Just before Christmas, my parish priest handed me what he termed to be ‘a birthday invitation.’ What is actually was, was a letter decrying the commercialisaton of Christmas and its deconstruction from a festival celebrating a pivotal moment in our cosmogony to a capitalist trade orgy. The letter purportedly was from Jesus Christ asking why people were celebrating His birthday without sparing a thought for Him or inviting Him. Is this inability then for mankind to perceive the central message of Christmas symptomatic of the ‘coldening of hearts’ that is a sign of the last days? Assuredly not. For while Christmas may indeed be overtaken by commercialism at its most crass, while millions around the world will suffer hunger, illness or pain at the same moment that we sit at our Christmas lunch table and gorge ourselves with goodies, one hopes that there is still enough goodwill as to ensure that the central message of Christmas, the apokatastasis and perfection of the cosmos, including that of human nature, endures. Considering the number of young families I saw at church this year, waking their children in the wee hours in order to partake in an unparalleled mystery, consolation is at hand. Now if only we could all retain that spirit, throughout the year.

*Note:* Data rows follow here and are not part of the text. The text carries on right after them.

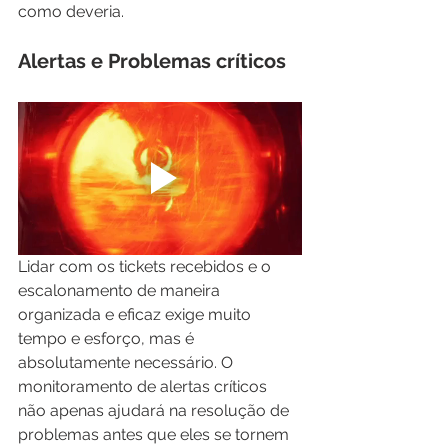
como deveria. 
Alertas e Problemas críticos
Lidar com os tickets recebidos e o 
escalonamento de maneira 
organizada e eficaz exige muito 
tempo e esforço, mas é 
absolutamente necessário. O 
monitoramento de alertas críticos 
não apenas ajudará na resolução de 
problemas antes que eles se tornem 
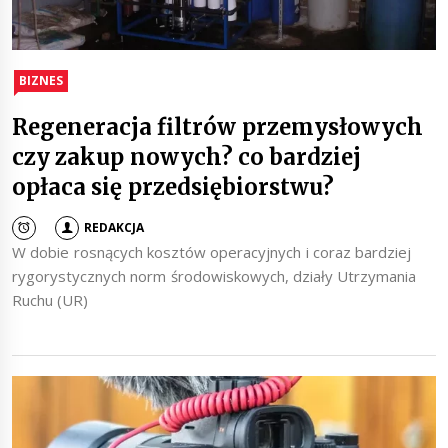
BIZNES
Regeneracja filtrów przemysłowych
czy zakup nowych? co bardziej
opłaca się przedsiębiorstwu?
REDAKCJA
W dobie rosnących kosztów operacyjnych i coraz bardziej
rygorystycznych norm środowiskowych, działy Utrzymania
Ruchu (UR)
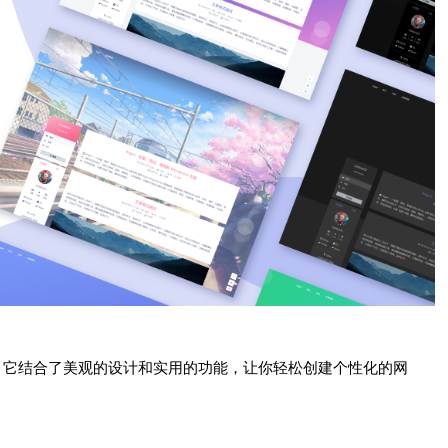
dPress主题，它结合了美观的设计和实用的功能，让你轻松创建个性化的网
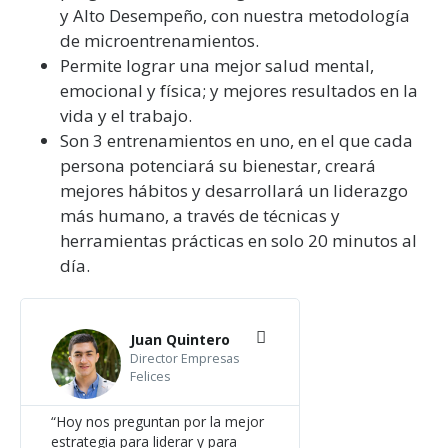
y Alto Desempeño, con nuestra metodología
de microentrenamientos.
Permite lograr una mejor salud mental,
emocional y física; y mejores resultados en la
vida y el trabajo.
Son 3 entrenamientos en uno,
en el que cada
persona potenciará su bienestar, creará
mejores hábitos y desarrollará un liderazgo
más humano, a través de técnicas y
herramientas prácticas en solo 20 minutos al
día.
Juan Quintero
Director Empresas
Felices
“Hoy nos preguntan por la mejor
estrategia para liderar y para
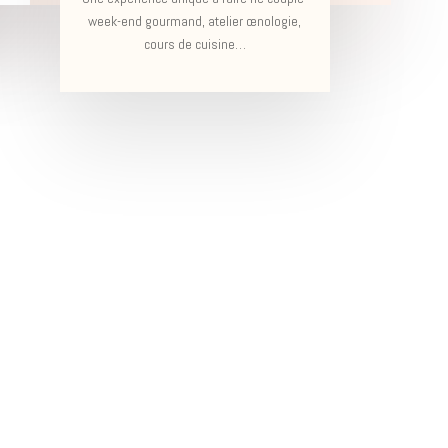
week-end gourmand, atelier œnologie,
cours de cuisine…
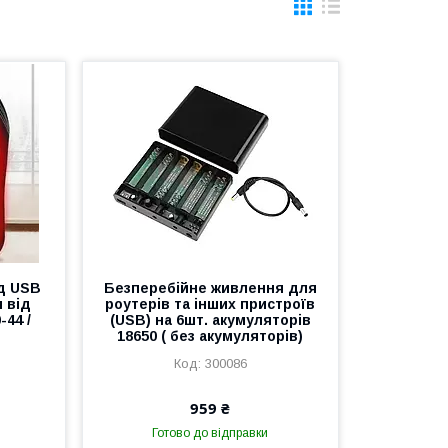
ід USB
Безперебійне живлення для
и від
роутерів та інших пристроїв
-44 /
(USB) на 6шт. акумуляторів
18650 ( без акумуляторів)
300086
959 ₴
Готово до відправки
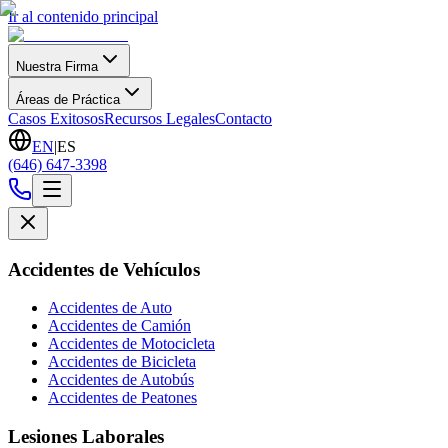
Ir al contenido principal
Nuestra Firma
Áreas de Práctica
Casos Exitosos
Recursos Legales
Contacto
EN
|
ES
(646) 647-3398
Accidentes de Vehículos
Accidentes de Auto
Accidentes de Camión
Accidentes de Motocicleta
Accidentes de Bicicleta
Accidentes de Autobús
Accidentes de Peatones
Lesiones Laborales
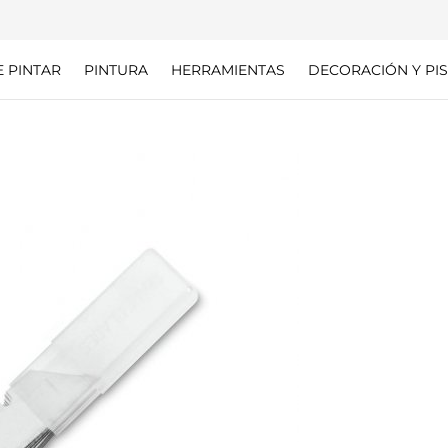
E PINTAR
PINTURA
HERRAMIENTAS
DECORACIÓN Y PIS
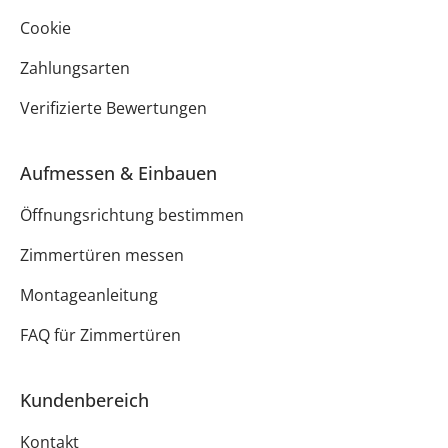
Cookie
Zahlungsarten
Verifizierte Bewertungen
Aufmessen & Einbauen
Öffnungsrichtung bestimmen
Zimmertüren messen
Montageanleitung
FAQ für Zimmertüren
Kundenbereich
Kontakt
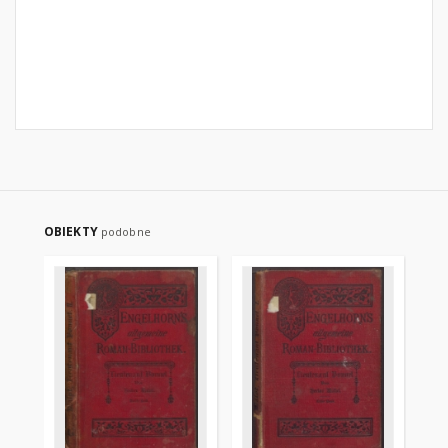
OBIEKTY
podobne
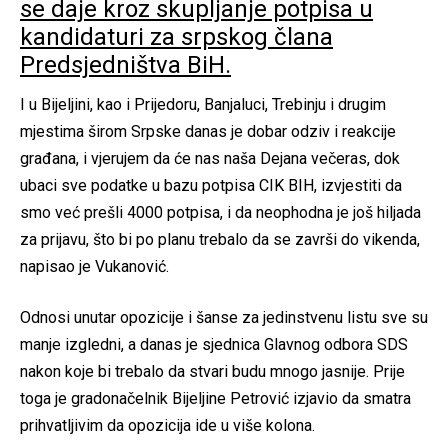
se daje kroz skupljanje potpisa u
kandidaturi za srpskog člana
Predsjedništva BiH.
I u Bijeljini, kao i Prijedoru, Banjaluci, Trebinju i drugim
mjestima širom Srpske danas je dobar odziv i reakcije
građana, i vjerujem da će nas naša Dejana večeras, dok
ubaci sve podatke u bazu potpisa CIK BIH, izvjestiti da
smo već prešli 4000 potpisa, i da neophodna je još hiljada
za prijavu, što bi po planu trebalo da se završi do vikenda,
napisao je Vukanović.
Odnosi unutar opozicije i šanse za jedinstvenu listu sve su
manje izgledni, a danas je sjednica Glavnog odbora SDS
nakon koje bi trebalo da stvari budu mnogo jasnije. Prije
toga je gradonačelnik Bijeljine Petrović izjavio da smatra
prihvatljivim da opozicija ide u više kolona.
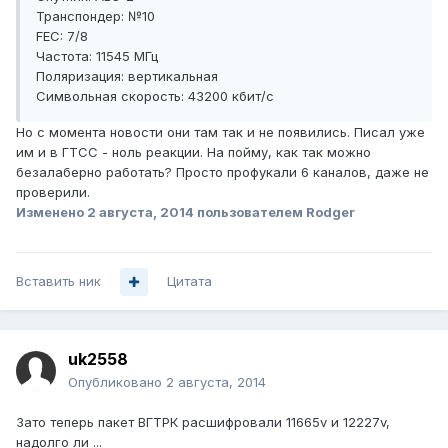
Транспондер: №10
FEC: 7/8
Частота: 11545 МГц
Поляризация: вертикальная
Символьная скорость: 43200 кбит/с
Но с момента новости они там так и не появились. Писал уже
им и в ГТСС - ноль реакции. На пойму, как так можно
безалаберно работать? Просто профукали 6 каналов, даже не
проверили.
Изменено
2 августа, 2014
пользователем Rodger
Вставить ник
Цитата
uk2558
Опубликовано
2 августа, 2014
Зато теперь пакет ВГТРК расшифровали 11665v и 12227v,
надолго ли ...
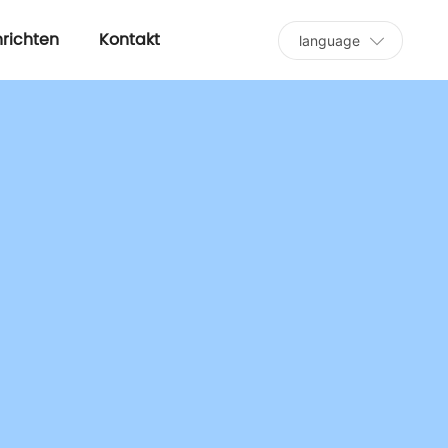
richten
Kontakt
language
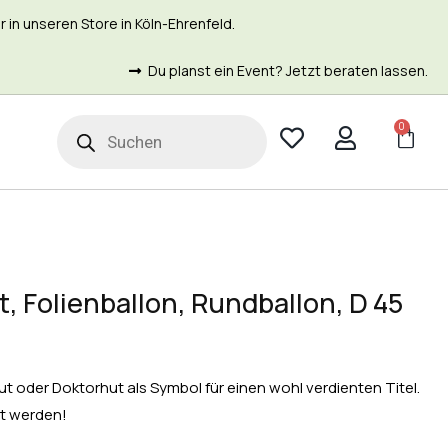
in unseren Store in Köln-Ehrenfeld.
Du planst ein Event? Jetzt beraten lassen.
0
t
 Folienballon, Rundballon, D 45
t oder Doktorhut als Symbol für einen wohl verdienten Titel.
rt werden!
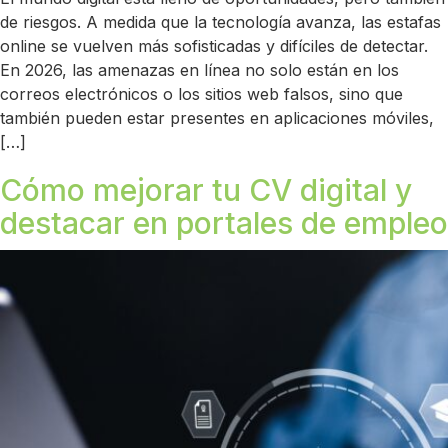
de riesgos. A medida que la tecnología avanza, las estafas
online se vuelven más sofisticadas y difíciles de detectar.
En 2026, las amenazas en línea no solo están en los
correos electrónicos o los sitios web falsos, sino que
también pueden estar presentes en aplicaciones móviles,
[…]
Cómo mejorar tu CV digital y
destacar en portales de empleo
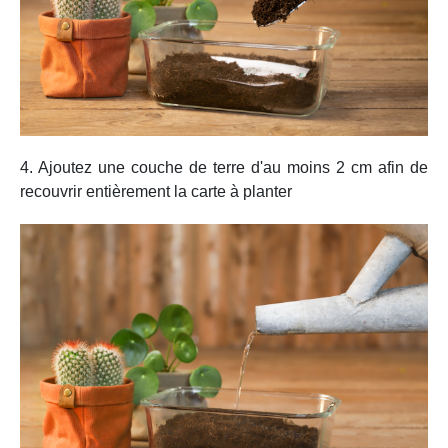
4. Ajoutez une couche de terre d'au moins 2 cm afin de
recouvrir entièrement la carte à planter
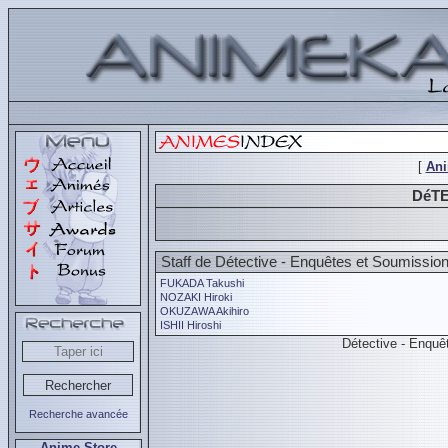
[
An
DéTE
Staff de Détective - Enquêtes et Soumissio
FUKADA Takushi
NOZAKI Hiroki
OKUZAWA Akihiro
ISHII Hiroshi
Détective - Enqu
Recherche avancée
Anime Store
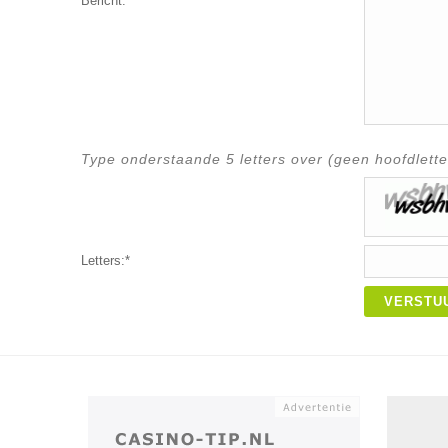
Bericht:*
Type onderstaande 5 letters over (geen hoofdlette
Letters:*
VERSTU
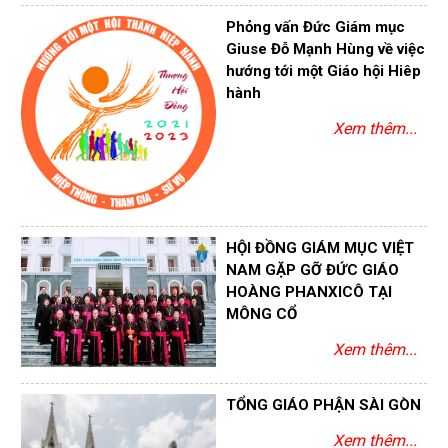
Phỏng vấn Đức Giám mục
Giuse Đỗ Mạnh Hùng về việc
hướng tới một Giáo hội Hiêp
hành
Xem thêm...
HỘI ĐỒNG GIÁM MỤC VIỆT
NAM GẶP GỠ ĐỨC GIÁO
HOÀNG PHANXICÔ TẠI
MÔNG CỔ
Xem thêm...
TỔNG GIÁO PHẬN SÀI GÒN
Xem thêm...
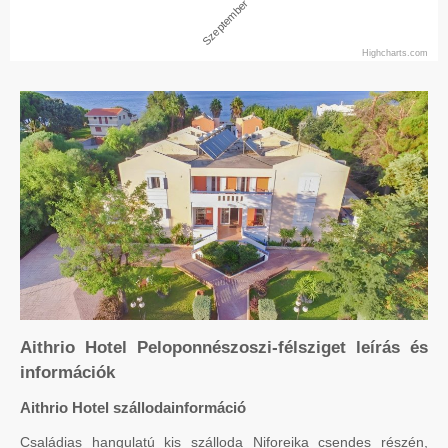
Szeptember
Highcharts.com
Aithrio Hotel Peloponnészoszi-félsziget leírás és
információk
Aithrio Hotel szállodainformáció
Családias hangulatú kis szálloda Niforeika csendes részén,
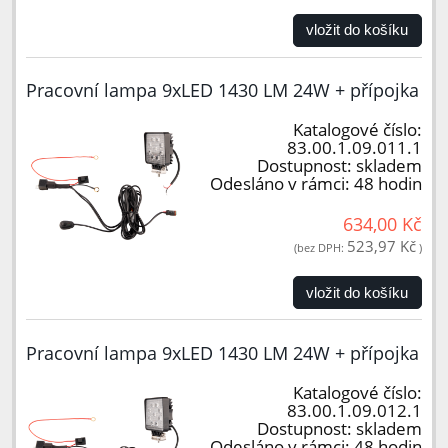
vložit do košíku
Pracovní lampa 9xLED 1430 LM 24W + přípojka
Katalogové číslo:
83.00.1.09.011.1
Dostupnost:
skladem
Odesláno v rámci:
48 hodin
634,00 Kč
523,97 Kč
(bez DPH:
)
vložit do košíku
Pracovní lampa 9xLED 1430 LM 24W + přípojka
Katalogové číslo:
83.00.1.09.012.1
Dostupnost:
skladem
Odesláno v rámci:
48 hodin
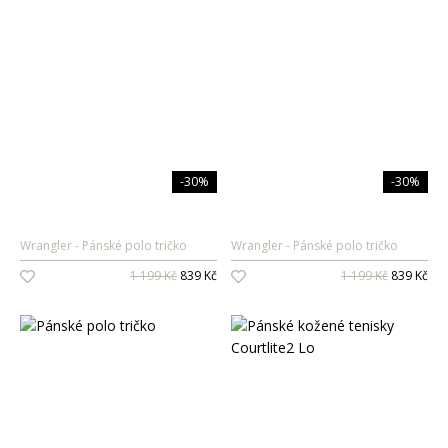
-30%
-30%
Wrangler
Pánské polo tričko
Wrangler
Pánské polo tričko
1 199 Kč
839 Kč
1 199 Kč
839 Kč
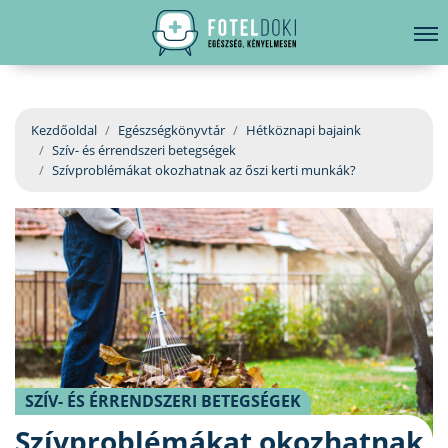
hirdetés
LELKI EGÉSZSÉG
Bejelentkezés
EGÉSZSÉGKÖNYVTÁR
Kezdőoldal
Egészségkönyvtár
Hétköznapi bajaink
Szív- és érrendszeri betegségek
BETEGSÉGKALAUZ
Szívproblémákat okozhatnak az őszi kerti munkák?
ÜGYELETKERESŐ
ORVOS VÁLASZOL
ORVOSKERESŐ
SZÍV- ÉS ÉRRENDSZERI BETEGSÉGEK
Szívproblémákat okozhatnak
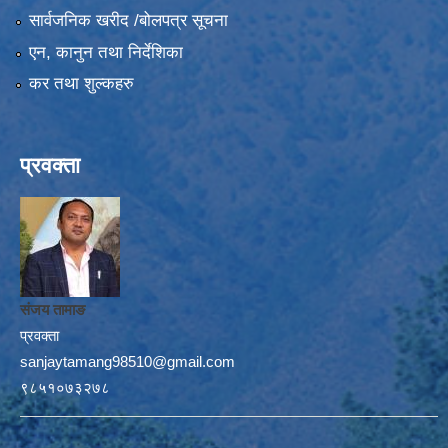
सार्वजनिक खरीद /बोलपत्र सूचना
एन, कानुन तथा निर्देशिका
कर तथा शुल्कहरु
प्रवक्ता
संजय तामाङ
प्रवक्ता
sanjaytamang98510@gmail.com
९८५१०७३२७८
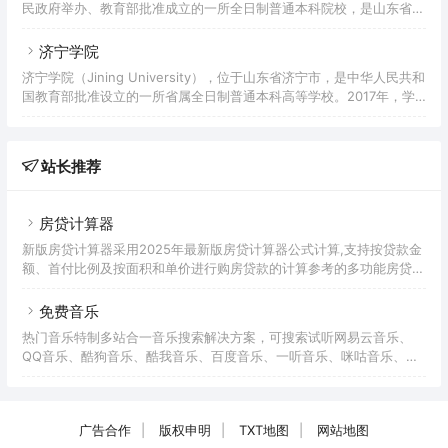
民政府举办、教育部批准成立的一所全日制普通本科院校，是山东省硕
筑总面积93.5万平方米，教学仪器设备总值1.97亿元，总资产50亿余
士学位授予A类立项建设单位。学院前身是始建于1954年的北镇师范学
元（不含附属三甲医院）；有图书馆3座，纸质藏书2
校；1983年更名为滨州师范专科学校；2004年5月，经教育部批准，
济宁学院
改建为滨州学院。2021年1月，学校获批山东省应用型本科高校建设首
济宁学院（Jining University），位于山东省济宁市，是中华人民共和
批支持单位。2021年10月，学校正式成为硕士学位授予单位。截至
国教育部批准设立的一所省属全日制普通本科高等学校。2017年，学
2022年6月，学校校园占地面积131.30万㎡，校舍建筑面积72.2万
校成为省级硕士培育建设单位。济宁学院前身是济宁师范专科学校。济
㎡，教学科研仪器设备总
宁师范专科学校溯源于1951年成立的滕县专区干部文化补习学校，
1971年在济宁师范学校和曲阜师范学院附中的基础上建立，1978年被
站长推荐
国务院批准为全日制普通高等专科学校。1998年7月，济宁教育学院并
入，2000年7月，济宁艺术学校并入。2006年1月，学校迁至曲阜办
学。2007年3月，济宁师范专
房贷计算器
新版房贷计算器采用2025年最新版房贷计算器公式计算,支持按贷款金
额、首付比例及按面积和单价进行购房贷款的计算参考的多功能房贷计
算器,同时支持商业贷款计算器及公积金贷款计算服务,为您购房时计算
贷款利率、首付、月供明细等提供计算参考。
免费音乐
热门音乐特制多站合一音乐搜索解决方案，可搜索试听网易云音乐、
QQ音乐、酷狗音乐、酷我音乐、百度音乐、一听音乐、咪咕音乐、荔
枝FM、蜻蜓FM、喜马拉雅FM等免费音乐。提供用户在线免费下载音
乐。
广告合作
|
版权申明
|
TXT地图
|
网站地图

The ghost of Christmas past invariably returns me to a Christmas I had in Albania a few years ago. Driving cross country in a battered Stalinist jeep to get to an isolated mountain village in order to distribute presents to the few impoverished children that remained there, I listened to a priest, his face contorted in painful memory, tell me how despondent he and his compatriots felt every Christmas in not being permitted to celebrate Christmas by the communist regime. I will never forget the delight on the villagers’ faces as we, after almost toppling off every sinuous curve on the mountainside, finally made it and distributed the meager presents to the delighted children. «Μας φέρατε τα Χριστούγεννα» one old woman exclaimed. As we chanted the Christmas troparion inside the dark, leaking, defaced and crumbling church that had all the insulating properties of a deep freezer, our lips blue with cold, I wondered how many others destitute like these villagers, in emulation of the magi, are pure and privileged enough to see and worship God and how many times Jacob Marleys will condescend to warn the Scrooges, before the harsh soullessness of the year to follow will cause them to just give up. Χρόνια Πολλά και Καλή Χρονιά.